Erasmus Darwin, Zoonomia (1801)
Sleep: a state so familiar yet so strange. It is the single most common form of human behaviour and you will spend a third of your life doing it – 25 years or more, all being well. When you die, a bigger slice of your existence will have passed in that state than in making love, raising children, eating, playing games, listening to music, or any of those other activities that humanity values so highly.
Sleep is a form of behaviour, just as eating or socialising or fighting or copulating are forms of behaviour, even if it is not the most gripping to observe. Most of the action goes on inside the brain. It is also a uniquely private experience, even when sharing a bed. When we are awake we all inhabit a common world, but when we sleep each of us occupies a world of our own.
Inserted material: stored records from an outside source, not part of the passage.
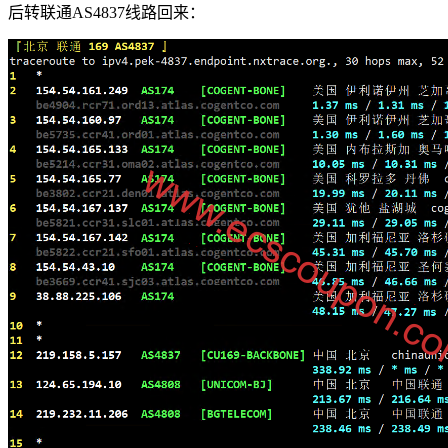
后转联通AS4837线路回来：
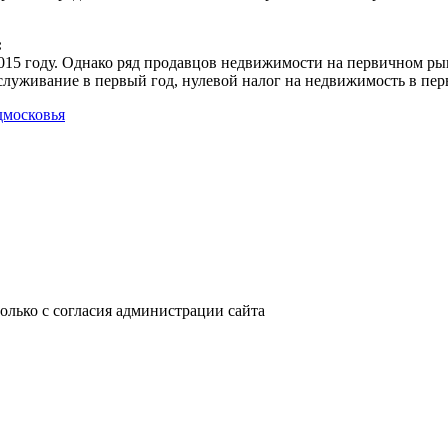
:
2015 году. Однако ряд продавцов недвижимости на первичном ры
бслуживание в первый год, нулевой налог на недвижимость в перв
дмосковья
только с согласия администрации сайта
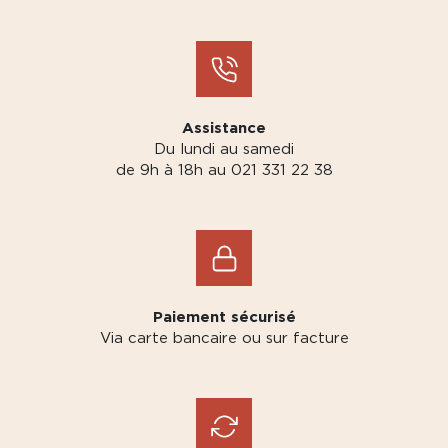
Assistance
Du lundi au samedi
de 9h à 18h au 021 331 22 38
Paiement sécurisé
Via carte bancaire ou sur facture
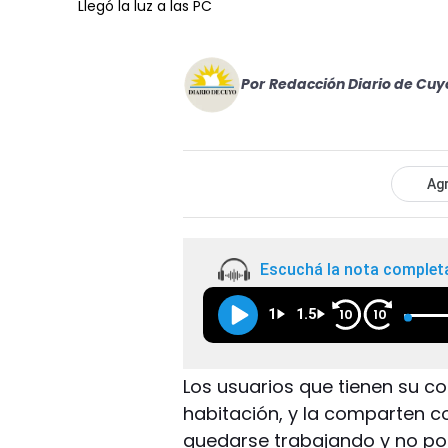
Llegó la luz a las PC
Por
Redacción Diario de Cuy
Agr
Escuchá la nota complet
1
1.5
10
10
Los usuarios que tienen su co
habitación, y la comparten co
quedarse trabajando y no pod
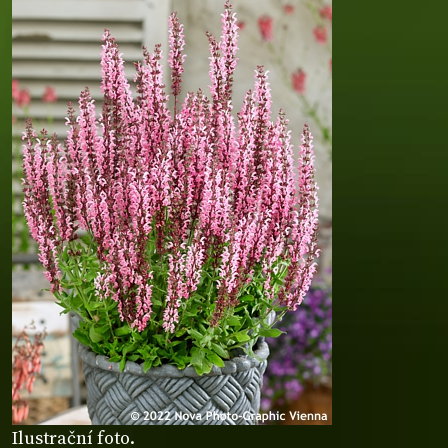
Ilustrační foto.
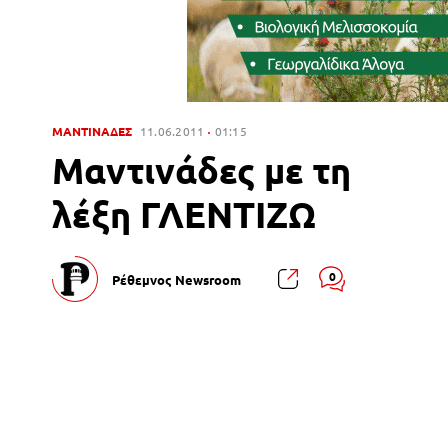
ΜΑΝΤΙΝΑΔΕΣ
11.06.2011
01:15
Μαντινάδες με τη
λέξη ΓΛΕΝΤΙΖΩ
0
Ρέθεμνος Newsroom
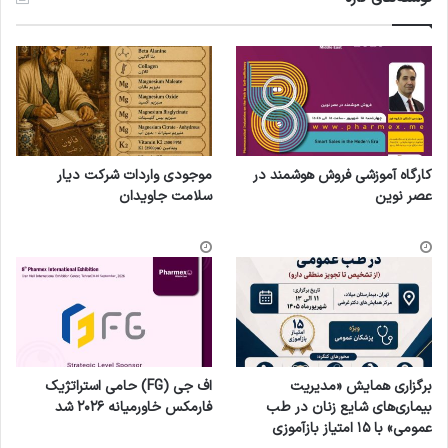
کارگاه آموزشی فروش هوشمند در
موجودی واردات شرکت دیار
عصر نوین
سلامت جاویدان
برگزاری همایش «مدیریت
اف جی (FG) حامی استراتژیک
بیماری‌های شایع زنان در طب
فارمکس خاورمیانه ۲۰۲۶ شد
عمومی» با ۱۵ امتیاز بازآموزی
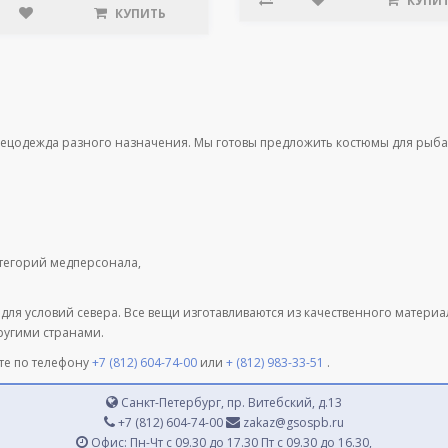
КУПИ
КУПИТЬ
пецодежда разного назначения. Мы готовы предложить костюмы для рыба
атегорий медперсонала,
 для условий севера. Все вещи изготавливаются из качественного матери
другими странами.
те по телефону
+7 (812) 604-74-00
или
+ (812) 983-33-51
.
Санкт-Петербург, пр. Витебский, д.13
+7 (812) 604-74-00
zakaz@gsospb.ru
Офис: Пн-Чт с 09.30 до 17.30 Пт с 09.30 до 16.30,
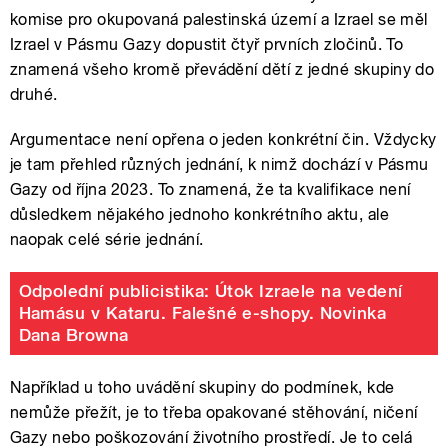
komise pro okupovaná palestinská území a Izrael se měl
Izrael v Pásmu Gazy dopustit čtyř prvních zločinů. To
znamená všeho kromě převádění dětí z jedné skupiny do
druhé.
Argumentace není opřena o jeden konkrétní čin. Vždycky
je tam přehled různých jednání, k nimž dochází v Pásmu
Gazy od října 2023. To znamená, že ta kvalifikace není
důsledkem nějakého jednoho konkrétního aktu, ale
naopak celé série jednání.
Odpolední publicistika: Útok Izraele na vedení
Hamásu v Kataru. Falešné e-shopy. Novinka
Dana Browna
Například u toho uvádění skupiny do podmínek, kde
nemůže přežít, je to třeba opakované stěhování, ničení
Gazy nebo poškozování životního prostředí. Je to celá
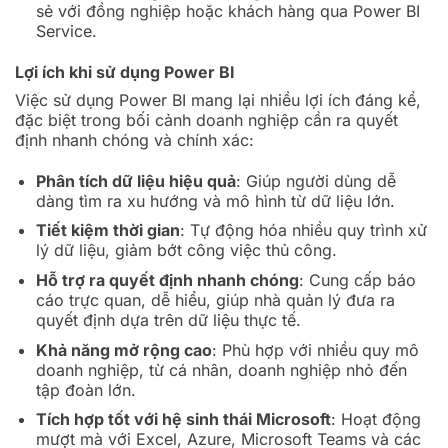
sẻ với đồng nghiệp hoặc khách hàng qua Power BI
Service.
Lợi ích khi sử dụng Power BI
Việc sử dụng Power BI mang lại nhiều lợi ích đáng kể,
đặc biệt trong bối cảnh doanh nghiệp cần ra quyết
định nhanh chóng và chính xác:
Phân tích dữ liệu hiệu quả
: Giúp người dùng dễ
dàng tìm ra xu hướng và mô hình từ dữ liệu lớn.
Tiết kiệm thời gian
: Tự động hóa nhiều quy trình xử
lý dữ liệu, giảm bớt công việc thủ công.
Hỗ trợ ra quyết định nhanh chóng
: Cung cấp báo
cáo trực quan, dễ hiểu, giúp nhà quản lý đưa ra
quyết định dựa trên dữ liệu thực tế.
Khả năng mở rộng cao
: Phù hợp với nhiều quy mô
doanh nghiệp, từ cá nhân, doanh nghiệp nhỏ đến
tập đoàn lớn.
Tích hợp tốt với hệ sinh thái Microsoft
: Hoạt động
mượt mà với Excel, Azure, Microsoft Teams và các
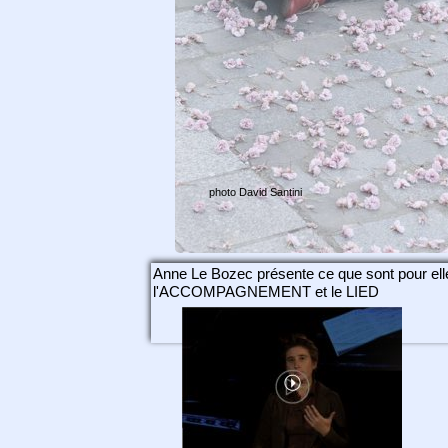
photo David Santini
Anne Le Bozec présente ce que sont pour ell
l'ACCOMPAGNEMENT et le LIED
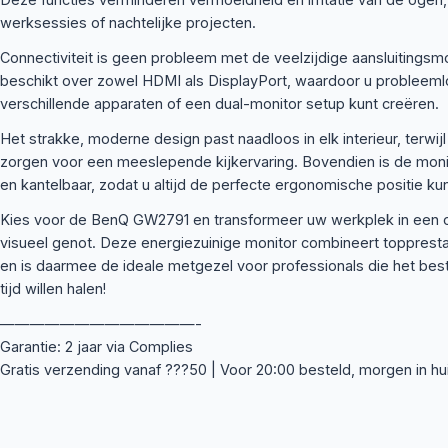
werksessies of nachtelijke projecten.
Connectiviteit is geen probleem met de veelzijdige aansluiting
beschikt over zowel HDMI als DisplayPort, waardoor u probleeml
verschillende apparaten of een dual-monitor setup kunt creëren.
Het strakke, moderne design past naadloos in elk interieur, terw
zorgen voor een meeslepende kijkervaring. Bovendien is de monit
en kantelbaar, zodat u altijd de perfecte ergonomische positie kun
Kies voor de BenQ GW2791 en transformeer uw werkplek in een oa
visueel genot. Deze energiezuinige monitor combineert topprestat
en is daarmee de ideale metgezel voor professionals die het beste
tijd willen halen!
—————————————-
Garantie: 2 jaar via Complies
Gratis verzending vanaf ???50 | Voor 20:00 besteld, morgen in hu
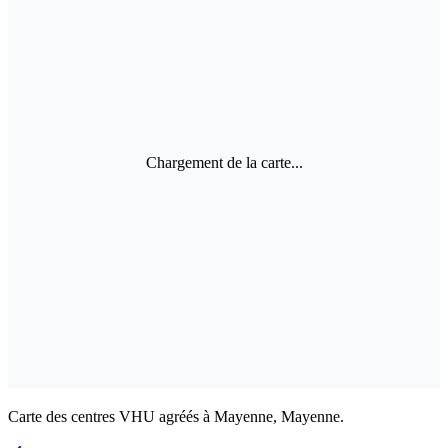
Chargement de la carte...
Carte des centres VHU agréés à Mayenne, Mayenne.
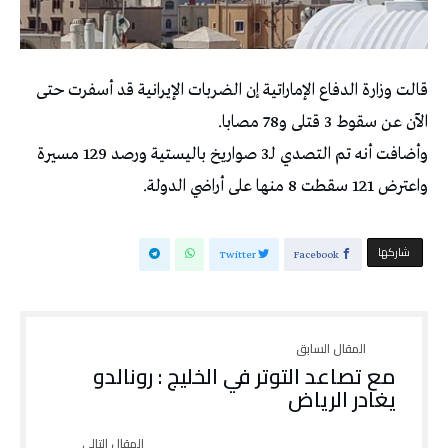
قالت وزارة الدفاع الإماراتية إن الضربات الإيرانية قد أسفرت حتى
الآن عن سقوط 3 قتلى و78 مصابا.
وأضافت أنه تم التصدي لـ3 صواريخ باليستية ورصد 129 مسيرة
واعترض 121 سقطت 8 منها على أراضي الدولة.
‫‫ شاركها‬
Twitter
Facebook
مع تصاعد التوتر في الخليج : رونالدو
يغادر الرياض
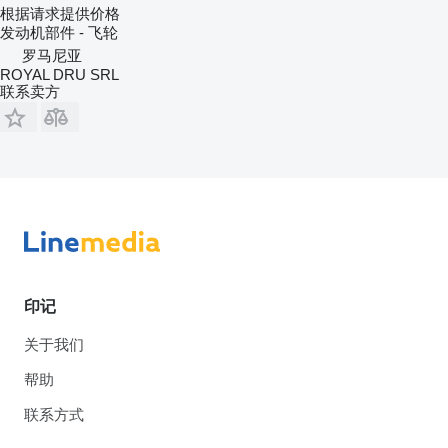
根据请求提供价格
发动机部件 - 飞轮
罗马尼亚
ROYAL DRU SRL
联系卖方
印记
关于我们
帮助
联系方式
Most of us, however, have precious little awareness of what we experience in that state. Our memories of sleeping and dreaming mostly evaporate when we awake, erasing the record every morning.
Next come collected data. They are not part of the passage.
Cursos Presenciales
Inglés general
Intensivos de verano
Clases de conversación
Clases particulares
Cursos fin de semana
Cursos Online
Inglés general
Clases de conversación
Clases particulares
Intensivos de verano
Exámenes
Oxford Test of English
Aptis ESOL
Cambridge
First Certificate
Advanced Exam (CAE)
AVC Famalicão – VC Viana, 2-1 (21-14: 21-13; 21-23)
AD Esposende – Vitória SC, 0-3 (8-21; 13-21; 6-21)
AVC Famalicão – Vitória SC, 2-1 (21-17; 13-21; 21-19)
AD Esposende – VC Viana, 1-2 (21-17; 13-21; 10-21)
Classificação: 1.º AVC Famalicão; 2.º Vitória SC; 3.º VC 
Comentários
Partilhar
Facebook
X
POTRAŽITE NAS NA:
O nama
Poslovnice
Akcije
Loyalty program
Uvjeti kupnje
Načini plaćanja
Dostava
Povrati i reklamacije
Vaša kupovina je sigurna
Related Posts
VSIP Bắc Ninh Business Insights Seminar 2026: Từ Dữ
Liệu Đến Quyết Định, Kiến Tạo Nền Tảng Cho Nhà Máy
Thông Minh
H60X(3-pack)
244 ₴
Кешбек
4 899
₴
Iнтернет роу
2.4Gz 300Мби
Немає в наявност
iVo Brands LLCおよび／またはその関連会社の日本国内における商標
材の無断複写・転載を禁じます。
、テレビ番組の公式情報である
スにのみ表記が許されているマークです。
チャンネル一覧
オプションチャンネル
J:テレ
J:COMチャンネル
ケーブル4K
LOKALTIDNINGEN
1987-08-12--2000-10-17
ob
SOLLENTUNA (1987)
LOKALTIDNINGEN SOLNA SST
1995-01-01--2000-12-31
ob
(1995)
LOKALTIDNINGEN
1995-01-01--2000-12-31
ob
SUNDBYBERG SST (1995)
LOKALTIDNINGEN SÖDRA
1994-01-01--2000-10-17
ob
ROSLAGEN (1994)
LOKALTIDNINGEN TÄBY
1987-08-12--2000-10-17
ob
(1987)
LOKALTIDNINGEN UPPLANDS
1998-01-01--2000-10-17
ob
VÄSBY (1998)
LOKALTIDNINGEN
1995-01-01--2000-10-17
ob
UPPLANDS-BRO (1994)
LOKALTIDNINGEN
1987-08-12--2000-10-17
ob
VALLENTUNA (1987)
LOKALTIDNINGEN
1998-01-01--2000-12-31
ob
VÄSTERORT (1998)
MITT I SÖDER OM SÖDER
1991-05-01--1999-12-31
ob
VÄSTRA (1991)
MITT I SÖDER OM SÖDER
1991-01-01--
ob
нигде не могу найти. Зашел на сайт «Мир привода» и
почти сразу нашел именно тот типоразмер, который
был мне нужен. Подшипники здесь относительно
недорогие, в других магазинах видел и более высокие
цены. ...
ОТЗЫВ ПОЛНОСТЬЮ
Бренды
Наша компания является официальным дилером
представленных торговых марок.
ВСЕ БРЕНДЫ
Many of us do not get enough sleep and we suffer the consequences, often without realising what we are doing to ourselves. The demands of the 24-hour society are marginalising sleep, yet it is not an optional activity. Nature imposes it upon us. We can survive for longer without food. When our sleep falls short in quantity or quality we pay a heavy price in depressed mood, impaired performance, damaged social relationships and poorer health. But we usually blame something else.
Sleep is an active state, generated within the brain, not a mere absence of consciousness. You are physiologically capable of sleeping with your eyelids held open by sticking plaster, bright lights flashing in your eyes and loud music playing in your ears. We shall later see how science has revealed the ferment of electrical and chemical activity that goes on inside the brain during sleep, and how the sleeping brain operates in a quite different mode from waking consciousness. We shall see too how lack of sleep erodes our quality of life and performance while simultaneously making us more vulnerable to injuries and illness. Science amply supports William Shakespeare’s view that sleep is the ‘chief nourisher in life’s feast’.
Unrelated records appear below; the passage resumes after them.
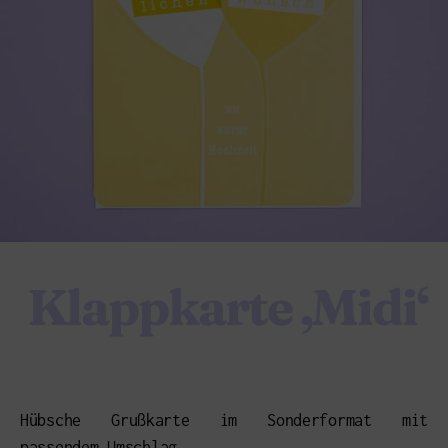
Klappkarte ‚Midi‘
Hübsche Grußkarte im Sonderformat mit
passendem Umschlag.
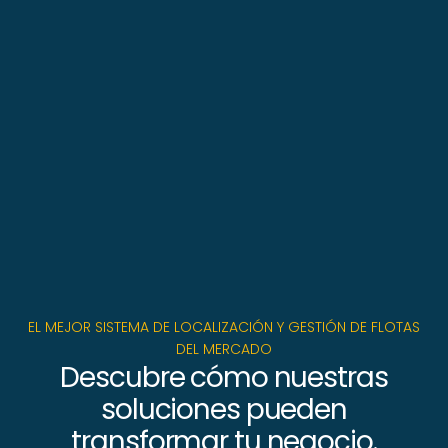
EL MEJOR SISTEMA DE LOCALIZACIÓN Y GESTIÓN DE FLOTAS
DEL MERCADO
Descubre cómo nuestras
soluciones pueden
transformar tu negocio.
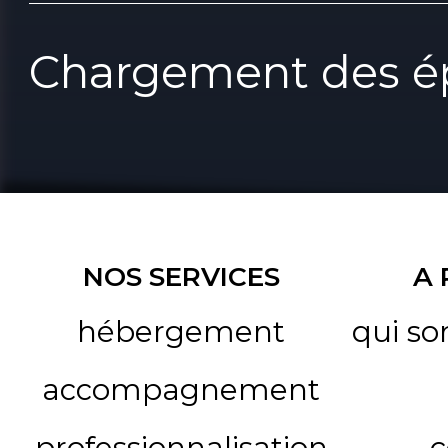
Chargement des ép
NOS SERVICES
A
hébergement
qui s
accompagnement
professionnalisation
c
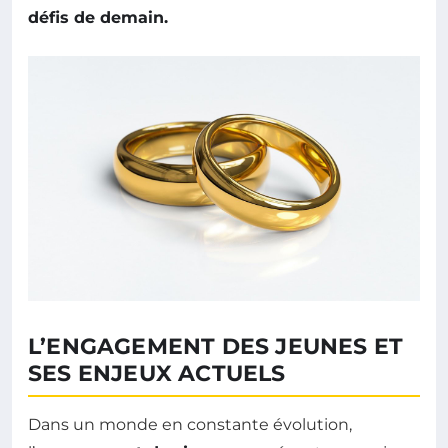
défis de demain.
L’ENGAGEMENT DES JEUNES ET
SES ENJEUX ACTUELS
Dans un monde en constante évolution,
What is sleep and what is it for? Why do so many people have such problems with it? Why do we dream? Although sleep forms a central strand of human and animal life it is still poorly understood and widely neglected. It is an inglorious example of familiarity breeding contempt. Sleep is so much a part of our everyday existence that we take it for granted. We are ignorant even of our ignorance. In 1758, Doctor Samuel Johnson summed it up like this:
Among the innumerable mortifications that waylay human arrogance on every side may well be reckoned our ignorance of the most common objects and effects … Vulgar and inactive minds confound familiarity with knowledge, and conceive themselves informed of the whole nature of things when they are shown their form or told their use … Sleep is a state in which a great part of every life is passed. No animal has been yet discovered whose existence is not varied with intervals of insensibility. Yet of this change so frequent, so great, so general, and so necessary, no searcher has yet found either the efficient or final cause; or can tell by what power the mind and body are thus chained down in irresistible stupefaction; or what benefits the animal receives from this alternate suspension of its active powers.
The scientists who do know something about sleep often bemoan society’s ignorance of it. They point to the vast gap between current scientific understanding of sleep, patchy though it is, and the practical benefits it could bring if that knowledge were absorbed and acted upon by society. Our collective indifference towards sleep has enormous and largely avoidable costs.